• _REQUIREMENT_
The pictures do not belong in the copy. Restate all of the records word for word.

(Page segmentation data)
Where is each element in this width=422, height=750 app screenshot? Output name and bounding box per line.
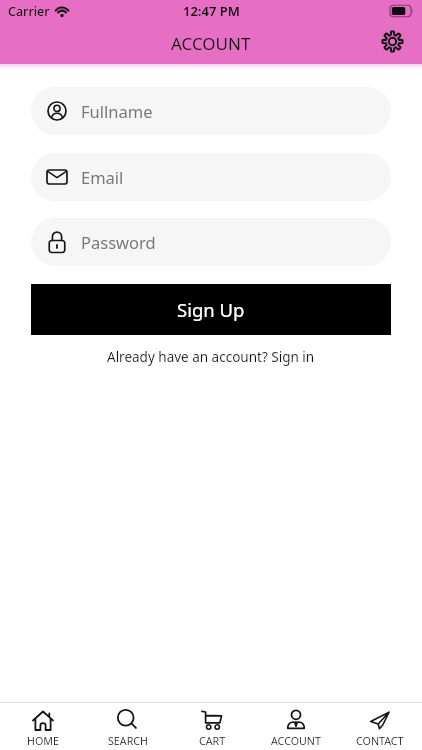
button[interactable]: Sign Up xyxy=(31,284,391,335)
staticText: HOME xyxy=(27,734,59,749)
button[interactable]: CART xyxy=(170,703,254,750)
staticText: Sign Up xyxy=(177,297,245,322)
button[interactable] xyxy=(377,26,407,56)
staticText: CONTACT xyxy=(356,734,404,749)
button[interactable]: Password xyxy=(31,218,391,266)
staticText: Already have an account? Sign in xyxy=(107,348,315,366)
button[interactable]: Email xyxy=(31,153,391,201)
button[interactable]: CONTACT xyxy=(338,703,422,750)
staticText: SEARCH xyxy=(108,734,148,749)
staticText: ACCOUNT xyxy=(171,32,251,55)
button[interactable]: HOME xyxy=(0,703,85,750)
staticText: ACCOUNT xyxy=(271,734,321,749)
staticText: Email xyxy=(81,166,124,188)
button[interactable]: ACCOUNT xyxy=(254,703,338,750)
staticText: 12:47 PM xyxy=(183,2,240,20)
staticText: Carrier xyxy=(8,3,50,20)
button[interactable]: Fullname xyxy=(31,87,391,135)
staticText: CART xyxy=(199,734,226,749)
staticText: Fullname xyxy=(81,100,153,122)
button[interactable]: Already have an account? Sign in xyxy=(107,348,315,366)
button[interactable]: SEARCH xyxy=(85,703,170,750)
staticText: Password xyxy=(81,231,156,253)
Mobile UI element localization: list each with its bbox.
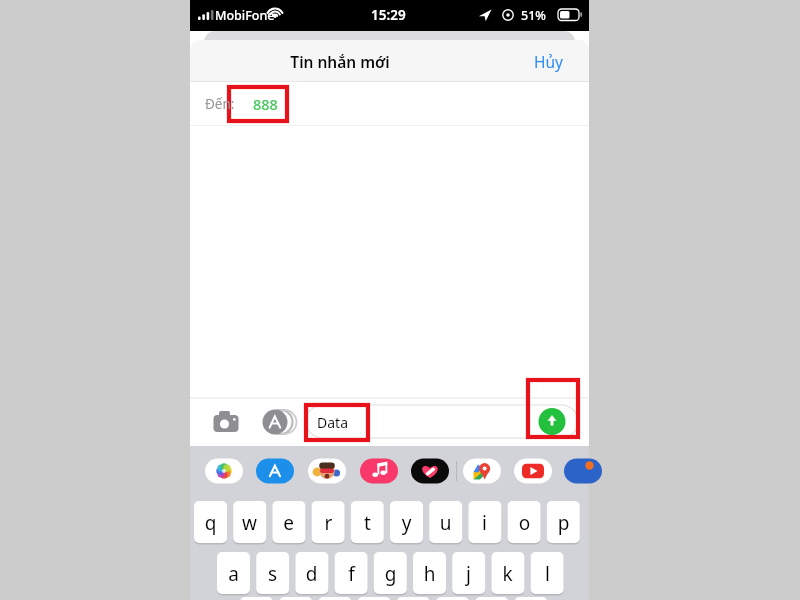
button[interactable]: f — [335, 552, 368, 594]
staticText: s — [256, 561, 289, 587]
button[interactable]: l — [531, 552, 564, 594]
button[interactable]: App 4 — [414, 456, 444, 486]
button[interactable]: App 7 — [569, 456, 599, 486]
button[interactable]: p — [547, 501, 580, 543]
button[interactable]: w — [233, 501, 266, 543]
staticText: w — [233, 510, 266, 536]
button[interactable]: o — [508, 501, 541, 543]
staticText: 51% — [521, 7, 546, 24]
staticText: h — [413, 561, 446, 587]
staticText: t — [351, 510, 384, 536]
button[interactable]: s — [256, 552, 289, 594]
button[interactable] — [190, 82, 589, 126]
button[interactable]: q — [194, 501, 227, 543]
button[interactable]: App 6 — [517, 456, 547, 486]
button[interactable]: g — [374, 552, 407, 594]
staticText: d — [295, 561, 328, 587]
button[interactable]: App 3 — [363, 456, 393, 486]
staticText: k — [491, 561, 524, 587]
button[interactable]: r — [312, 501, 345, 543]
button[interactable]: y — [390, 501, 423, 543]
button[interactable]: App 5 — [466, 456, 496, 486]
staticText: y — [390, 510, 423, 536]
button[interactable]: Camera — [210, 404, 246, 440]
staticText: g — [374, 561, 407, 587]
staticText: f — [335, 561, 368, 587]
staticText: e — [272, 510, 305, 536]
staticText: Tin nhắn mới — [240, 51, 440, 72]
button[interactable]: u — [429, 501, 462, 543]
button[interactable]: Hủy — [515, 40, 585, 82]
staticText: l — [531, 561, 564, 587]
button[interactable]: d — [295, 552, 328, 594]
button[interactable]: App 0 — [208, 456, 238, 486]
staticText: i — [468, 510, 501, 536]
staticText: p — [547, 510, 580, 536]
button[interactable] — [190, 40, 589, 82]
staticText: a — [217, 561, 250, 587]
staticText: 15:29 — [371, 6, 406, 24]
staticText: r — [312, 510, 345, 536]
button[interactable]: Send — [538, 408, 566, 436]
button[interactable]: j — [452, 552, 485, 594]
staticText: j — [452, 561, 485, 587]
staticText: Hủy — [534, 51, 563, 72]
button[interactable]: i — [468, 501, 501, 543]
button[interactable] — [298, 402, 548, 442]
staticText: MobiFone — [215, 7, 275, 24]
staticText: Đến: — [205, 95, 235, 113]
staticText: Data — [317, 413, 348, 432]
button[interactable]: App Store — [258, 404, 294, 440]
button[interactable]: a — [217, 552, 250, 594]
button[interactable]: App 1 — [260, 456, 290, 486]
button[interactable]: k — [491, 552, 524, 594]
staticText: 888 — [253, 94, 278, 114]
staticText: u — [429, 510, 462, 536]
button[interactable]: t — [351, 501, 384, 543]
staticText: q — [194, 510, 227, 536]
button[interactable]: App 2 — [311, 456, 341, 486]
button[interactable]: h — [413, 552, 446, 594]
staticText: o — [508, 510, 541, 536]
button[interactable]: e — [272, 501, 305, 543]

• _SOLUTION FOR THIS TASK_
Where is each element in this width=422, height=750 app screenshot? Output name and bounding box per line.
button[interactable]: Sign Up xyxy=(31,284,391,335)
staticText: HOME xyxy=(27,734,59,749)
button[interactable]: CART xyxy=(170,703,254,750)
staticText: Sign Up xyxy=(177,297,245,322)
button[interactable] xyxy=(377,26,407,56)
staticText: CONTACT xyxy=(356,734,404,749)
button[interactable]: Password xyxy=(31,218,391,266)
staticText: Already have an account? Sign in xyxy=(107,348,315,366)
button[interactable]: Email xyxy=(31,153,391,201)
button[interactable]: CONTACT xyxy=(338,703,422,750)
staticText: SEARCH xyxy=(108,734,148,749)
staticText: ACCOUNT xyxy=(171,32,251,55)
button[interactable]: HOME xyxy=(0,703,85,750)
staticText: ACCOUNT xyxy=(271,734,321,749)
staticText: Email xyxy=(81,166,124,188)
button[interactable]: ACCOUNT xyxy=(254,703,338,750)
staticText: 12:47 PM xyxy=(183,2,240,20)
staticText: Carrier xyxy=(8,3,50,20)
button[interactable]: Fullname xyxy=(31,87,391,135)
staticText: CART xyxy=(199,734,226,749)
staticText: Fullname xyxy=(81,100,153,122)
button[interactable]: Already have an account? Sign in xyxy=(107,348,315,366)
button[interactable]: SEARCH xyxy=(85,703,170,750)
staticText: Password xyxy=(81,231,156,253)
Mobile UI element localization: list each with its bbox.
button[interactable]: f — [335, 552, 368, 594]
staticText: s — [256, 561, 289, 587]
button[interactable]: l — [531, 552, 564, 594]
button[interactable]: App 4 — [414, 456, 444, 486]
button[interactable]: App 7 — [569, 456, 599, 486]
button[interactable]: p — [547, 501, 580, 543]
button[interactable]: w — [233, 501, 266, 543]
staticText: w — [233, 510, 266, 536]
button[interactable]: o — [508, 501, 541, 543]
staticText: 51% — [521, 7, 546, 24]
staticText: h — [413, 561, 446, 587]
staticText: t — [351, 510, 384, 536]
button[interactable]: s — [256, 552, 289, 594]
button[interactable] — [190, 82, 589, 126]
button[interactable]: q — [194, 501, 227, 543]
button[interactable]: App 6 — [517, 456, 547, 486]
button[interactable]: g — [374, 552, 407, 594]
staticText: d — [295, 561, 328, 587]
button[interactable]: App 3 — [363, 456, 393, 486]
staticText: k — [491, 561, 524, 587]
button[interactable]: r — [312, 501, 345, 543]
button[interactable]: y — [390, 501, 423, 543]
button[interactable]: App 5 — [466, 456, 496, 486]
staticText: y — [390, 510, 423, 536]
button[interactable]: Camera — [210, 404, 246, 440]
staticText: g — [374, 561, 407, 587]
staticText: f — [335, 561, 368, 587]
staticText: e — [272, 510, 305, 536]
staticText: Tin nhắn mới — [240, 51, 440, 72]
button[interactable]: u — [429, 501, 462, 543]
button[interactable]: Hủy — [515, 40, 585, 82]
staticText: l — [531, 561, 564, 587]
button[interactable]: d — [295, 552, 328, 594]
button[interactable]: App 0 — [208, 456, 238, 486]
staticText: i — [468, 510, 501, 536]
staticText: p — [547, 510, 580, 536]
button[interactable] — [190, 40, 589, 82]
staticText: a — [217, 561, 250, 587]
staticText: 15:29 — [371, 6, 406, 24]
staticText: r — [312, 510, 345, 536]
button[interactable]: Send — [538, 408, 566, 436]
button[interactable]: j — [452, 552, 485, 594]
staticText: j — [452, 561, 485, 587]
staticText: Hủy — [534, 51, 563, 72]
button[interactable]: i — [468, 501, 501, 543]
button[interactable] — [298, 402, 548, 442]
staticText: MobiFone — [215, 7, 275, 24]
staticText: Đến: — [205, 95, 235, 113]
staticText: Data — [317, 413, 348, 432]
button[interactable]: App Store — [258, 404, 294, 440]
button[interactable]: a — [217, 552, 250, 594]
button[interactable]: App 1 — [260, 456, 290, 486]
button[interactable]: k — [491, 552, 524, 594]
staticText: 888 — [253, 94, 278, 114]
staticText: u — [429, 510, 462, 536]
button[interactable]: t — [351, 501, 384, 543]
staticText: q — [194, 510, 227, 536]
button[interactable]: App 2 — [311, 456, 341, 486]
button[interactable]: h — [413, 552, 446, 594]
staticText: o — [508, 510, 541, 536]
button[interactable]: e — [272, 501, 305, 543]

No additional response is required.